The Changeling (1980) : Haunted Mansion’s Presence of A Spectre and Mystery Behind The Wall

Director : Peter Medak

Writer : William Gray, Russell Hunter

Cast : George C. ScottTrish Van DevereMelvyn Douglas

About

Apa yang  terbesit di pikiran ketika mendengar kata horor, rumah berhantu, kotak musik, pindahan, hantu anak kecil, sumur, loteng, piano, yep mungkin itu semua wajar berada di sebuah film horor. Salah satunya The Changeling. The Changeling adalah film horor asal Kanada ayang bercerita tentang seorang komposer sekaligus dosen, John Russel (George C Scott) yang berusaha move on dari kematian istri dan anaknya yang tiba-tiba dan tragis. Ketika pindah ke Seattle dan menyewa sebuah rumah kuno dan langks, John Russel merasakan ada sesuatu yang ganjil di dalam dan ingin berkomunikasi dengannya. Dengan bantuan temannya, yaitu Claire (Trish Van Devere), John mengungkap rahasia tentang kematian seorang anak yang berhubungan dengan senator philanthropist setempat, Joe Charmichael (Melvyn Douglas).

“Fear-free, gore-free, jump scare-free, but is it supposed to be horror, right ?”

Film The Changeling menghadirkan scene awal dengan solid dengan bagaimana karakter John Russel masih terikat secara emosi dengan anak dan istrinya. Scene-scene awal ini memang agak lambat plotnya dan juga penonton dibawa ke lingkungan baru, misteri baru, sehingga penonton merasa ingin tahu, namun sangat clueless. Yang menarik dari karakter John Russel ini adalah karakter ini mempunyai sisi inteligen “diatas rata-rata” untuk menyelesaikan permasalahan yang berkaitan dengan kasus pembunuhan, senator, dan polisi. That’s good thing. Di lain pihak, karakter John Russel ini menjadi karakter yang bisa dikatakan “karakter paling stay cool yang mendapatkan leading role di sebuah film horor”, ketika ia berinteraksi dengan arwah / spirit, tidak ada ekspresi yang berlebihan, mungkin lagi-lagi kaitannya dengan tingkat inteligensi-nya sebagai seorang dosen. Buruknya, sifat “stay cool” ini kadang tidak membawa penonton untuk merasa ikut takut juga. Sebaliknya, lawan mainnya, Claire, lebih menunjukkan ekspresi ketakutannya terhadap berbagai interaksi.

Film haunted house yang melibatkan sebuah rumah besar bergaya Victorian ini sebenarnya mempunyai beberapa moment eksplorasi rumah yang chilling disertai dengan scoring yang mumpuni namun tidak remarkable. Jika disebut sebagai cerita haunted house, film ini merupakan salah satu film horor yang paling solutif dan tidak memberikan penonton solusi jalan buntu.
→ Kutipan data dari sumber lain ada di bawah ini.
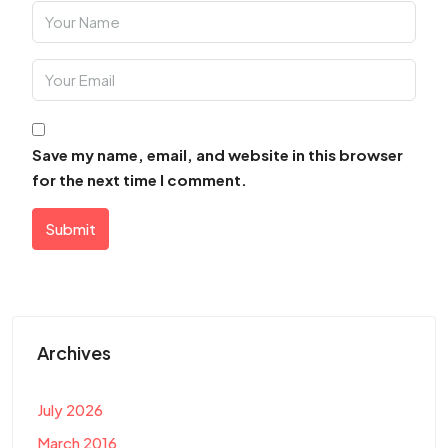
Save my name, email, and website in this browser
for the next time I comment.
Submit
Archives
July 2026
March 2016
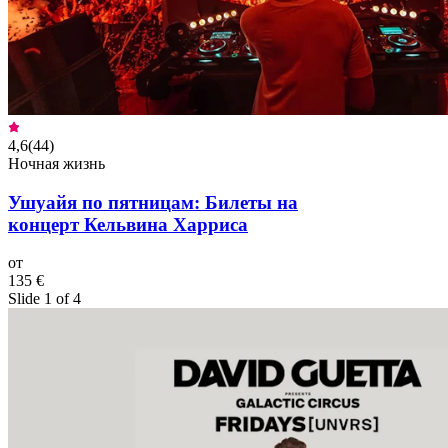
4,6
(
44
)
Ночная жизнь
Ушуайя по пятницам: Билеты на
концерт Кельвина Харриса
от
135 €
Slide 1 of 4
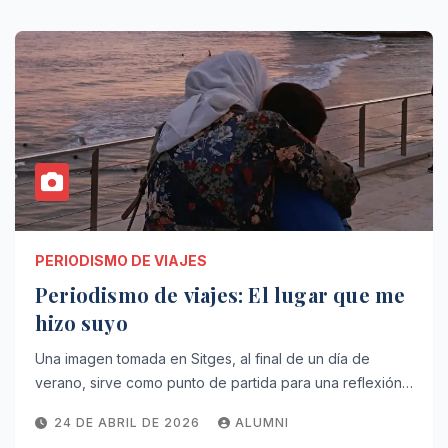
PERIODISMO DE VIAJES
Periodismo de viajes: El lugar que me
hizo suyo
Una imagen tomada en Sitges, al final de un día de
verano, sirve como punto de partida para una reflexión…
24 DE ABRIL DE 2026
ALUMNI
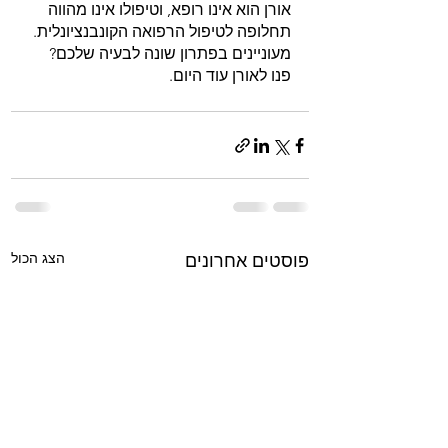
אורן הוא אינו רופא, וטיפולו אינו מהווה 
תחלופה לטיפול הרפואה הקונבנציונלית. 
מעוניינים בפתרון שונה לבעיה שלכם? 
פנו לאורן עוד היום.
הצג הכול
פוסטים אחרונים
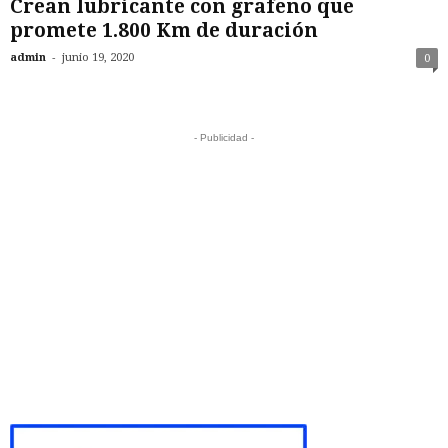
Crean lubricante con grafeno que
promete 1.800 Km de duración
-
admin
junio 19, 2020
0
- Publicidad -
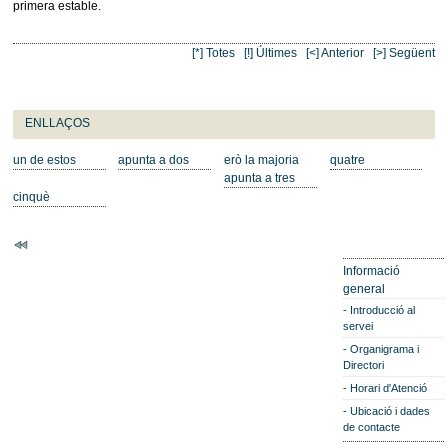
primera estable.
[*] Totes
[!] Últimes
[<] Anterior
[>] Següent
ENLLAÇOS
un de estos
apunta a dos
erò la majoria
quatre
apunta a tres
cinquè
Informació
general
Introducció al
servei
Organigrama i
Directori
Horari d'Atenció
Ubicació i dades
de contacte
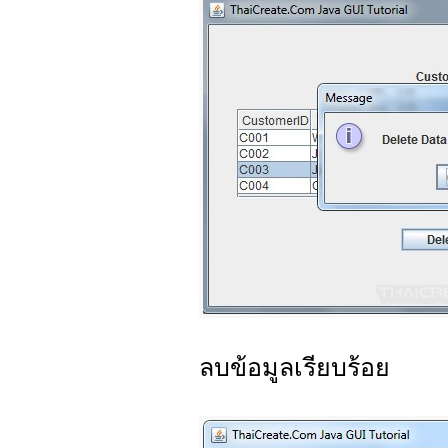
ลบข้อมูลเรียบร้อย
Namun dengan seiring berjalannya cerita, film ini banyak melakukan banyak investigasi (yang sebenarnya cukup baik di film horor). Jika dibandingkan dengan film horor The Ring yang mencoba mengungkap misteri sebuah video tape sampai mendatangi sebuah pulau, sisi investigasi The Changeling hanyalah sebatas source arsip dan berlalu terlalu real, tanpa meninggalkan sisi “seram” untuk sebuah film horor.

Plot hole juga terdapat pada komponen utama dalam film horor, yaitu hantu. Ketika hantu ingin berkomunikasi dengan manusia, meminta bantuannya, dan dia mempunyai cukup energi untuk menutup pintu, memainkan piano, mengambil bola, bahkan menjalankan sebuah kursi roda, ketika dia tidk mengambil kertas dan menulis apa yang ia inginkan. Point-nya adalah komponen hantu di film ini mengalami kebingungan untuk menjalani interaksinya dengan manusia, dan terlalu banyak menimbulkan pertanyaan dari sang karakter, “What do you want from me ?”. Hantu pun tidak disertai dengan beberapa image efektif, hanyalah sekilas bayangan masa lalu , sehingga tidak ada image-image yang disturbing, namun juga dengan begitu naturalnya si hantu, hantu ini tidak efektif.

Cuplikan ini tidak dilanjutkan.